WHAT IS NEEDED →
All of the data, word for word and free of pictures, is the expected result.

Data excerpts
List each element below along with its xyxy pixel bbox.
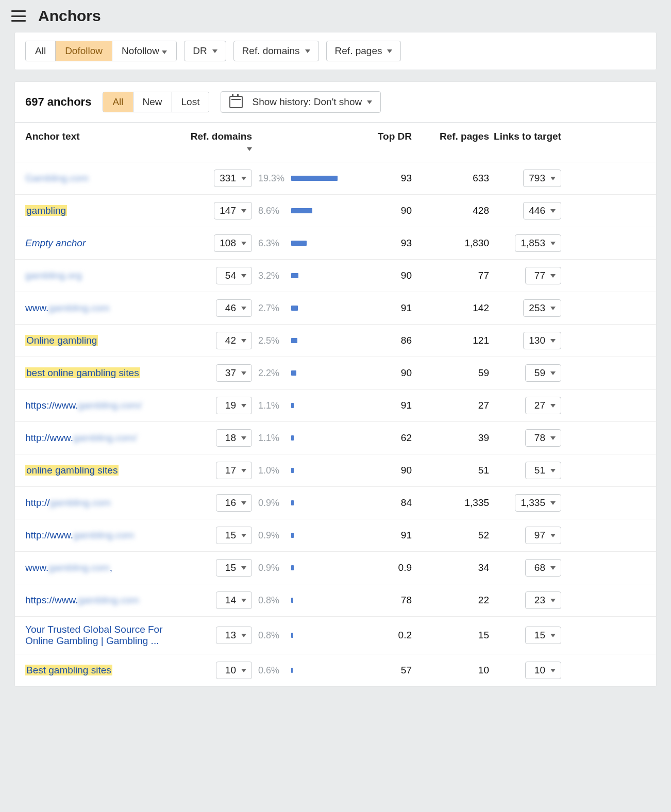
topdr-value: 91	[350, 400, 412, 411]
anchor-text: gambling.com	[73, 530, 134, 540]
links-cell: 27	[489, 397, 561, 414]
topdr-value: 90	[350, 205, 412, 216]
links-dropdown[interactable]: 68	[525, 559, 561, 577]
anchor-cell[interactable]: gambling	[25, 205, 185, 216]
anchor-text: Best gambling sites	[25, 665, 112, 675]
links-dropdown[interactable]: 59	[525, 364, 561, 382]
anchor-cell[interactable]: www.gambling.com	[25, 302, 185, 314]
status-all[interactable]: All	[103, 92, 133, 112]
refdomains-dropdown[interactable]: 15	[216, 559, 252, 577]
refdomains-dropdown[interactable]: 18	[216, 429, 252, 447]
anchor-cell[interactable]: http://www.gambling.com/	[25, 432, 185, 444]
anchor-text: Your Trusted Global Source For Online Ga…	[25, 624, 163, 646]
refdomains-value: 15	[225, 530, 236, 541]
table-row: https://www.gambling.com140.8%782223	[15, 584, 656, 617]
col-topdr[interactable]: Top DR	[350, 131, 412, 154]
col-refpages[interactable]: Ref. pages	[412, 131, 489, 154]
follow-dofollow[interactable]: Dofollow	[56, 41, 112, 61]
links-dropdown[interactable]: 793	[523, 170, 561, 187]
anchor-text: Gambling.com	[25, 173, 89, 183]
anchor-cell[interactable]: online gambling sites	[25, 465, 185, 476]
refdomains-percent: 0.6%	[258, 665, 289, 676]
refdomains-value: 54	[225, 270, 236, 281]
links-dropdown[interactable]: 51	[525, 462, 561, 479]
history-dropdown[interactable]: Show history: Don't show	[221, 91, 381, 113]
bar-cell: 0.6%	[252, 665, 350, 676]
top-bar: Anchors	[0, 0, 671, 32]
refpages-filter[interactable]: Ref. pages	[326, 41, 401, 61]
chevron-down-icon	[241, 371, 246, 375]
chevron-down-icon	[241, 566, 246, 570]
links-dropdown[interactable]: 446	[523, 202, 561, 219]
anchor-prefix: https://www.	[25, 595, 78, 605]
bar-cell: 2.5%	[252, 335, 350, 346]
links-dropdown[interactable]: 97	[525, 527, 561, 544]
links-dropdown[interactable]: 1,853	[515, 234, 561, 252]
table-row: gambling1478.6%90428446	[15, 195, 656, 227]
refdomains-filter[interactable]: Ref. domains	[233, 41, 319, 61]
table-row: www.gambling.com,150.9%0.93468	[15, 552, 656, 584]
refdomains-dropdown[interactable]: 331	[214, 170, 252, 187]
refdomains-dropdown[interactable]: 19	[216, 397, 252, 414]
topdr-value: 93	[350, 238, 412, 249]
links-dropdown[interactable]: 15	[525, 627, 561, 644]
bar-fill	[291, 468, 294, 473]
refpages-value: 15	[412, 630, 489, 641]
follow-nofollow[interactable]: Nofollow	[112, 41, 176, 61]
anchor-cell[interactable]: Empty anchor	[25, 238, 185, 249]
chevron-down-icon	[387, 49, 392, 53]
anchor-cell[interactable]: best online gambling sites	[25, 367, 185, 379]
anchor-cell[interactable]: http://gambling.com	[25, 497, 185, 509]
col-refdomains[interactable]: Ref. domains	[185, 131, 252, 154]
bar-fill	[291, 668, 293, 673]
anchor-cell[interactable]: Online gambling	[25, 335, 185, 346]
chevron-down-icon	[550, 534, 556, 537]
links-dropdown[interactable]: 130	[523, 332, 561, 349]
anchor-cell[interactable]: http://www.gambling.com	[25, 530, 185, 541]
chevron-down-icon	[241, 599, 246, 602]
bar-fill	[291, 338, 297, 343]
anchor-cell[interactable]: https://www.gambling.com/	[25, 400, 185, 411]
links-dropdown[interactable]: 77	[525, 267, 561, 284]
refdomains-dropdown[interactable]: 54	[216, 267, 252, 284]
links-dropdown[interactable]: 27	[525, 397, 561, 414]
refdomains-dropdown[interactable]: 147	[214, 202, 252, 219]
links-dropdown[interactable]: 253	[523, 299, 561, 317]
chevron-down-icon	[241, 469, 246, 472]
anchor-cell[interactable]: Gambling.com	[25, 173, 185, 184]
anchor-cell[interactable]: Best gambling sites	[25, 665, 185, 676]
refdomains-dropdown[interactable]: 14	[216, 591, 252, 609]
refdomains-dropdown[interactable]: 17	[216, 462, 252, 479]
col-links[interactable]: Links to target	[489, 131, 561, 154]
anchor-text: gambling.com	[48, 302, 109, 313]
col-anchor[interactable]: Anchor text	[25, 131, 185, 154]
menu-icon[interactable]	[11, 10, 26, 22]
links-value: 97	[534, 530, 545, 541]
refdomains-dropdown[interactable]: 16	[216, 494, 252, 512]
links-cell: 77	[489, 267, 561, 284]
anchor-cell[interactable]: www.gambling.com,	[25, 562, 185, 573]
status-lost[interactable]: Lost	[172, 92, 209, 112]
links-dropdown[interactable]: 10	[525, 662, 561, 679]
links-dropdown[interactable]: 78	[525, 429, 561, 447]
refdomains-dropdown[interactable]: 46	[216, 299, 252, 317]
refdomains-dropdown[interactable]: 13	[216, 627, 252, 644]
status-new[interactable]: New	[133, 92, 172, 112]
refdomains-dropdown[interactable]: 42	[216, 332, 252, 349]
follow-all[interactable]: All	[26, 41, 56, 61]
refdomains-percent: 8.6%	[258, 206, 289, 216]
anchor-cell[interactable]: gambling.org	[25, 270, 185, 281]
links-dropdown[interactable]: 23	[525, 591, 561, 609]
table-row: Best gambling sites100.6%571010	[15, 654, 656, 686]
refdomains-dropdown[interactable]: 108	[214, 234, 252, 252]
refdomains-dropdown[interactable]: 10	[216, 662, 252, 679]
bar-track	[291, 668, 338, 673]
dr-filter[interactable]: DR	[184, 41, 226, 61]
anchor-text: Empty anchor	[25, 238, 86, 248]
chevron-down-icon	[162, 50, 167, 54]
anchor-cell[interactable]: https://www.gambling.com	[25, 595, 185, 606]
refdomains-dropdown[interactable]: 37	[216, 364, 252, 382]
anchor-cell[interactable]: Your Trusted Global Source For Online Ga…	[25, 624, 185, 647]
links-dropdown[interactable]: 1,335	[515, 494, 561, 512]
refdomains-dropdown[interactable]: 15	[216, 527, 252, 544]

SOLUTION TO THE PROBLEM →
List each element below along with its xyxy pixel bbox.
topdr-value: 91	[350, 400, 412, 411]
anchor-text: gambling.com	[73, 530, 134, 540]
links-cell: 27	[489, 397, 561, 414]
topdr-value: 90	[350, 205, 412, 216]
links-dropdown[interactable]: 68	[525, 559, 561, 577]
anchor-cell[interactable]: gambling	[25, 205, 185, 216]
anchor-text: Best gambling sites	[25, 665, 112, 675]
links-dropdown[interactable]: 59	[525, 364, 561, 382]
anchor-cell[interactable]: www.gambling.com	[25, 302, 185, 314]
status-all[interactable]: All	[103, 92, 133, 112]
refdomains-dropdown[interactable]: 15	[216, 559, 252, 577]
refdomains-dropdown[interactable]: 18	[216, 429, 252, 447]
anchor-cell[interactable]: http://www.gambling.com/	[25, 432, 185, 444]
anchor-text: Your Trusted Global Source For Online Ga…	[25, 624, 163, 646]
refdomains-value: 15	[225, 530, 236, 541]
table-row: https://www.gambling.com140.8%782223	[15, 584, 656, 617]
col-topdr[interactable]: Top DR	[350, 131, 412, 154]
col-refpages[interactable]: Ref. pages	[412, 131, 489, 154]
follow-dofollow[interactable]: Dofollow	[56, 41, 112, 61]
links-dropdown[interactable]: 793	[523, 170, 561, 187]
anchor-text: Gambling.com	[25, 173, 89, 183]
anchor-cell[interactable]: online gambling sites	[25, 465, 185, 476]
refdomains-percent: 0.6%	[258, 665, 289, 676]
refdomains-value: 54	[225, 270, 236, 281]
links-dropdown[interactable]: 51	[525, 462, 561, 479]
history-dropdown[interactable]: Show history: Don't show	[221, 91, 381, 113]
bar-cell: 0.6%	[252, 665, 350, 676]
top-bar: Anchors	[0, 0, 671, 32]
refpages-filter[interactable]: Ref. pages	[326, 41, 401, 61]
chevron-down-icon	[241, 371, 246, 375]
chevron-down-icon	[241, 566, 246, 570]
links-dropdown[interactable]: 446	[523, 202, 561, 219]
anchor-prefix: https://www.	[25, 595, 78, 605]
bar-cell: 2.5%	[252, 335, 350, 346]
links-dropdown[interactable]: 97	[525, 527, 561, 544]
links-dropdown[interactable]: 1,853	[515, 234, 561, 252]
table-row: gambling1478.6%90428446	[15, 195, 656, 227]
refdomains-filter[interactable]: Ref. domains	[233, 41, 319, 61]
table-row: www.gambling.com,150.9%0.93468	[15, 552, 656, 584]
refdomains-dropdown[interactable]: 331	[214, 170, 252, 187]
refdomains-dropdown[interactable]: 19	[216, 397, 252, 414]
topdr-value: 93	[350, 238, 412, 249]
links-dropdown[interactable]: 15	[525, 627, 561, 644]
bar-fill	[291, 468, 294, 473]
refpages-value: 15	[412, 630, 489, 641]
follow-nofollow[interactable]: Nofollow	[112, 41, 176, 61]
anchor-cell[interactable]: Empty anchor	[25, 238, 185, 249]
chevron-down-icon	[387, 49, 392, 53]
anchor-cell[interactable]: best online gambling sites	[25, 367, 185, 379]
anchor-cell[interactable]: http://gambling.com	[25, 497, 185, 509]
col-refdomains[interactable]: Ref. domains	[185, 131, 252, 154]
bar-fill	[291, 668, 293, 673]
anchor-cell[interactable]: Online gambling	[25, 335, 185, 346]
chevron-down-icon	[550, 534, 556, 537]
links-dropdown[interactable]: 130	[523, 332, 561, 349]
anchor-cell[interactable]: http://www.gambling.com	[25, 530, 185, 541]
chevron-down-icon	[241, 599, 246, 602]
bar-fill	[291, 338, 297, 343]
anchor-cell[interactable]: https://www.gambling.com/	[25, 400, 185, 411]
links-dropdown[interactable]: 77	[525, 267, 561, 284]
refdomains-dropdown[interactable]: 54	[216, 267, 252, 284]
links-dropdown[interactable]: 27	[525, 397, 561, 414]
refdomains-dropdown[interactable]: 147	[214, 202, 252, 219]
links-dropdown[interactable]: 253	[523, 299, 561, 317]
chevron-down-icon	[241, 469, 246, 472]
anchor-cell[interactable]: Gambling.com	[25, 173, 185, 184]
anchor-cell[interactable]: Best gambling sites	[25, 665, 185, 676]
refdomains-dropdown[interactable]: 14	[216, 591, 252, 609]
refdomains-dropdown[interactable]: 17	[216, 462, 252, 479]
col-links[interactable]: Links to target	[489, 131, 561, 154]
anchor-text: gambling.com	[48, 302, 109, 313]
col-anchor[interactable]: Anchor text	[25, 131, 185, 154]
menu-icon[interactable]	[11, 10, 26, 22]
links-value: 97	[534, 530, 545, 541]
refdomains-dropdown[interactable]: 16	[216, 494, 252, 512]
links-cell: 77	[489, 267, 561, 284]
anchor-cell[interactable]: www.gambling.com,	[25, 562, 185, 573]
status-lost[interactable]: Lost	[172, 92, 209, 112]
links-dropdown[interactable]: 10	[525, 662, 561, 679]
links-dropdown[interactable]: 78	[525, 429, 561, 447]
refdomains-dropdown[interactable]: 46	[216, 299, 252, 317]
refdomains-dropdown[interactable]: 13	[216, 627, 252, 644]
status-new[interactable]: New	[133, 92, 172, 112]
refdomains-dropdown[interactable]: 42	[216, 332, 252, 349]
follow-all[interactable]: All	[26, 41, 56, 61]
refdomains-percent: 8.6%	[258, 206, 289, 216]
anchor-cell[interactable]: gambling.org	[25, 270, 185, 281]
links-dropdown[interactable]: 23	[525, 591, 561, 609]
table-row: Best gambling sites100.6%571010	[15, 654, 656, 686]
refdomains-dropdown[interactable]: 108	[214, 234, 252, 252]
refdomains-dropdown[interactable]: 10	[216, 662, 252, 679]
bar-track	[291, 668, 338, 673]
dr-filter[interactable]: DR	[184, 41, 226, 61]
anchor-text: Empty anchor	[25, 238, 86, 248]
chevron-down-icon	[162, 50, 167, 54]
anchor-cell[interactable]: https://www.gambling.com	[25, 595, 185, 606]
refdomains-dropdown[interactable]: 37	[216, 364, 252, 382]
anchor-cell[interactable]: Your Trusted Global Source For Online Ga…	[25, 624, 185, 647]
links-dropdown[interactable]: 1,335	[515, 494, 561, 512]
refdomains-dropdown[interactable]: 15	[216, 527, 252, 544]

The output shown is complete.